Aachen. „Barock im Ballsaal“: Das traditionelle Osterkonzert des Aachener Sinfonieorchesters im schmucken Alten Kurhaus stand diesmal im Zeichen zweier Sängerinnen, die auch nach ihrer Stipendiaten-Zeit dem Aachener Theater treu geblieben sind und beste Vor-aussetzungen für das Motto des gut besuchten Konzerts mitbrachten.

Unter dem Namen „Arkadische Duette“ verbarg der junge Händel eine Sammlung sinnlicher Gesangsduette, die die Sopranistinnen Soetkin Elbers und Suzanne Jerosme mit jugendlicher Frische und stimmlicher Gewandtheit zum Klingen brachten und dabei die zarten Elegien und Koloraturen, mit denen Händel delikate Facetten und Stimmungen des Liebeskummers schmückt, lebendig, sicher und stimmschön ausführten.

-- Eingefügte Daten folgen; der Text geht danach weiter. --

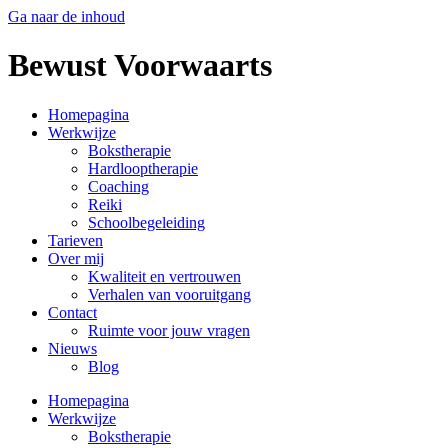
Ga naar de inhoud
Bewust Voorwaarts
Homepagina
Werkwijze
Bokstherapie
Hardlooptherapie
Coaching
Reiki
Schoolbegeleiding
Tarieven
Over mij
Kwaliteit en vertrouwen
Verhalen van vooruitgang
Contact
Ruimte voor jouw vragen
Nieuws
Blog
Homepagina
Werkwijze
Bokstherapie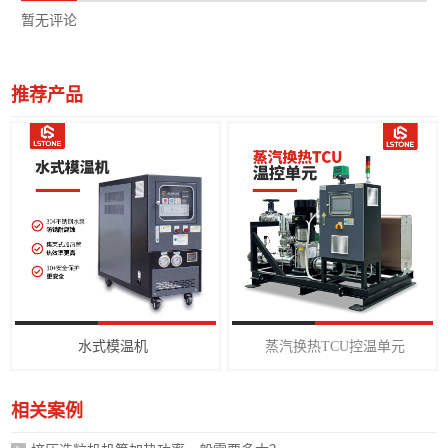
暂无评论
推荐产品
水式模温机
蒸汽换热TCU控温单元
相关案例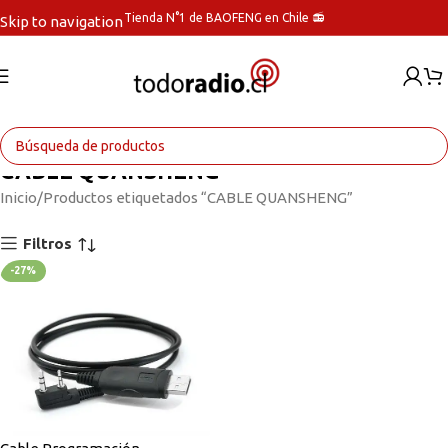
Tienda N°1 de BAOFENG en Chile 📻
Skip to navigation
Skip to main content
CABLE QUANSHENG
Inicio
Productos etiquetados “CABLE QUANSHENG”
Filtros
-27%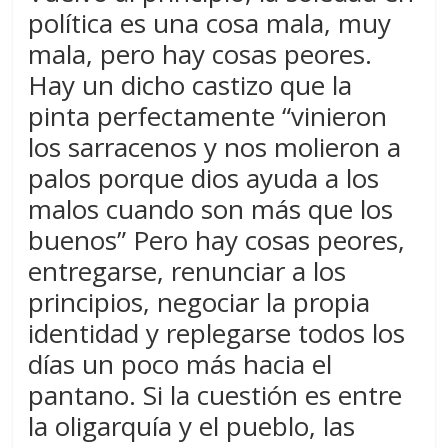
política es una cosa mala, muy
mala, pero hay cosas peores.
Hay un dicho castizo que la
pinta perfectamente “vinieron
los sarracenos y nos molieron a
palos porque dios ayuda a los
malos cuando son más que los
buenos” Pero hay cosas peores,
entregarse, renunciar a los
principios, negociar la propia
identidad y replegarse todos los
días un poco más hacia el
pantano. Si la cuestión es entre
la oligarquía y el pueblo, las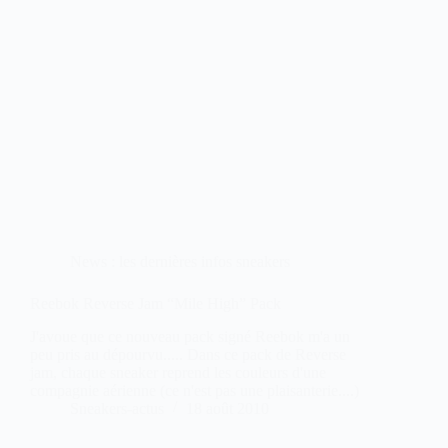
News : les dernières infos sneakers
Reebok Reverse Jam “Mile High” Pack
J'avoue que ce nouveau pack signé Reebok m'a un
peu pris au dépourvu..... Dans ce pack de Reverse
jam, chaque sneaker reprend les couleurs d'une
compagnie aérienne (ce n'est pas une plaisanterie....)
Sneakers-actus
18 août 2010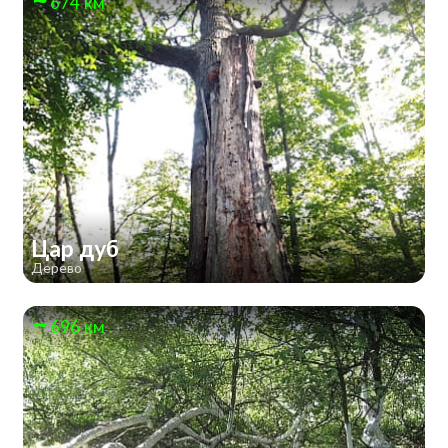
674 км
Цар дуб
Дерево
696 км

Zudem hebt sich der helle Sopran von Suzanne Jerosme deutlich von der dunkler timbrierten Stimme Soetkin Elbers‘ ab, so dass im großen Duett aus Carl Heinrich Grauns Oper „Semiramide“ eine spannende Dialogwirkung erzielt werden konnte. Die unterschiedlichen Stimmfärbungen schlugen sich auf die Auswahl der Solo-Arien nieder.

Suzanne Jerosme bevorzugte vitale, koloraturreiche Gesänge wie Iphigenies Arie aus Grauns Oper „Ifigenia in Aulide“ als Höhepunkt, Soetkin Elbers eher expressiv-lyrisch gestimmte Arien wie eine Nummer aus Grauns Oper „L’Europa galante“ oder eine Arie aus Bachs Osteroratorium. Mit ihren Vorträgen rückten die Damen die Qualitäten der vergessenen Werke Grauns, des von Friedrich II. hoch geschätzten Zeitgenossen Bachs und Händels, ins rechte Licht.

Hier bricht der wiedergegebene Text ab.